Catalan leaders, police chief accused of sedition


Sat, Oct 07, 2017 - Page 7

Catalonia’s police chief and prominent separatist leaders yesterday appeared in court accused of sedition over unrest in the region’s contested independence drive, escalating Spain’s volatile political conflict.

The national courts cracked down after threats by Catalan leaders to unilaterally declare independence in Spain’s deepest political crisis in a generation.

The national government has vowed to block the move, which Catalan leaders say could come as soon as Monday.

Catalonia’s second-biggest bank said it was shifting its legal headquarters out of the region due to the turbulence.

Catalan regional police chief Josep Lluis Trapero was accused of failing to rein in protesters who clashed last month with national security forces who raided regional government offices in a crackdown against the independence drive.

Trapero went before an investigating judge at Madrid’s National Court, followed by two other defendants: the leaders of Catalonia’s two most prominent pro-independence civil groups — Jordi Cuixart of Omnium Cultural and Jordi Sanchez of the Catalan National Assembly (ANC).

A fourth defendant, senior Catalan police official Teresa Laplana, was due to appear before the judge by video link for health reasons, court officials said.

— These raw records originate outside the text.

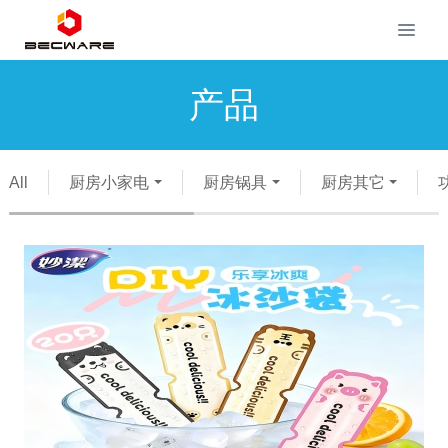
产品
All
厨房小家电
厨房锅具
厨房其它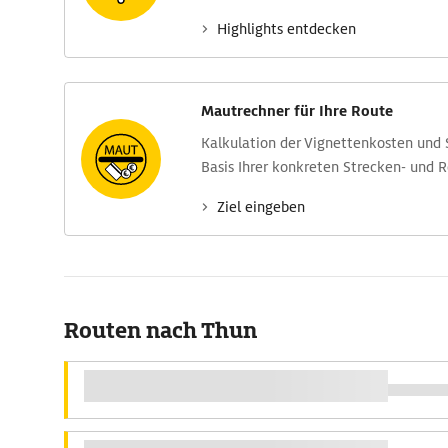
Highlights entdecken
Mautrechner für Ihre Route
Kalkulation der Vignettenkosten und
Basis Ihrer konkreten Strecken- und 
Ziel eingeben
Routen nach Thun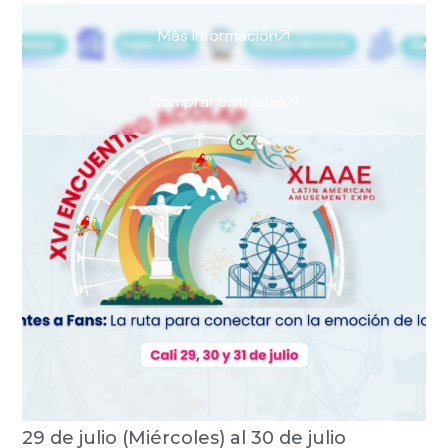
Más información
Comprar entradas
29 de julio (Miércoles) al 30 de julio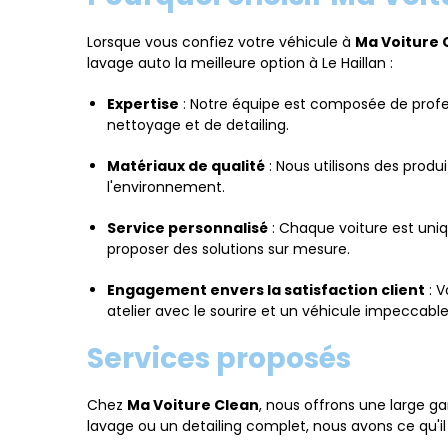
Lorsque vous confiez votre véhicule à
Ma Voiture 
lavage auto la meilleure option à Le Haillan :
Expertise
: Notre équipe est composée de profes
nettoyage et de detailing.
Matériaux de qualité
: Nous utilisons des produ
l'environnement.
Service personnalisé
: Chaque voiture est uniq
proposer des solutions sur mesure.
Engagement envers la satisfaction client
: V
atelier avec le sourire et un véhicule impeccable
Services proposés
Chez
Ma Voiture Clean
, nous offrons une large 
lavage ou un detailing complet, nous avons ce qu'il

Tension mounted this week after Catalan leaders on Sunday pushed ahead with an independence referendum, defying the national government and courts.

The vote was marred by violence as national security forces beat unarmed voters and shut down some polling stations.

While lashing out at the central government’s “catastrophic” handling of the crisis, Catalan President Carles Puigdemont said he was open to mediation.

However, Spanish Prime Minister Mariano Rajoy’s office said that the government “will not accept blackmail.”

The Spanish Constitutional Court on Thursday ordered the suspension of a session scheduled for Monday in the Catalan parliament at which some leaders have called for an independence declaration.

If Catalonia declares independence, Spain could respond by suspending the region’s existing autonomous status and imposing direct rule from Madrid.

Catalan Parliament Speaker Carme Forcadell said such a move “would just increase support for the pro-independence side.”

She appeared to hint that the regional parliament would push on with Monday’s session, despite the court ban, rejecting the ruling as a breach of “freedom of expression.”

That set up Monday’s planned session as a potential flashpoint, raising the question of how the Spanish state would respond.

Sunday’s violence appalled people everywhere, including Catalans opposed to independence.

With its own language and cultural traditions, demands for independence in Catalonia date back centuries, but have surged during recent years of economic crisis.

Catalonia is the nation’s richest region, accounting for a fifth of the economy, and is home to thousands of domestic and foreign companies employing millions of people.

Spain’s fifth-biggest bank, Sabadell, on Thursday decided to shift its registered domicile away from Catalonia in an administrative process expected to take a few days, a company spokesman said.

Catalonia’s biggest lender, CaixaBank, was to hold discussions yesterday about possibly shifting its legal domicile out of the region, a source close to the matter said.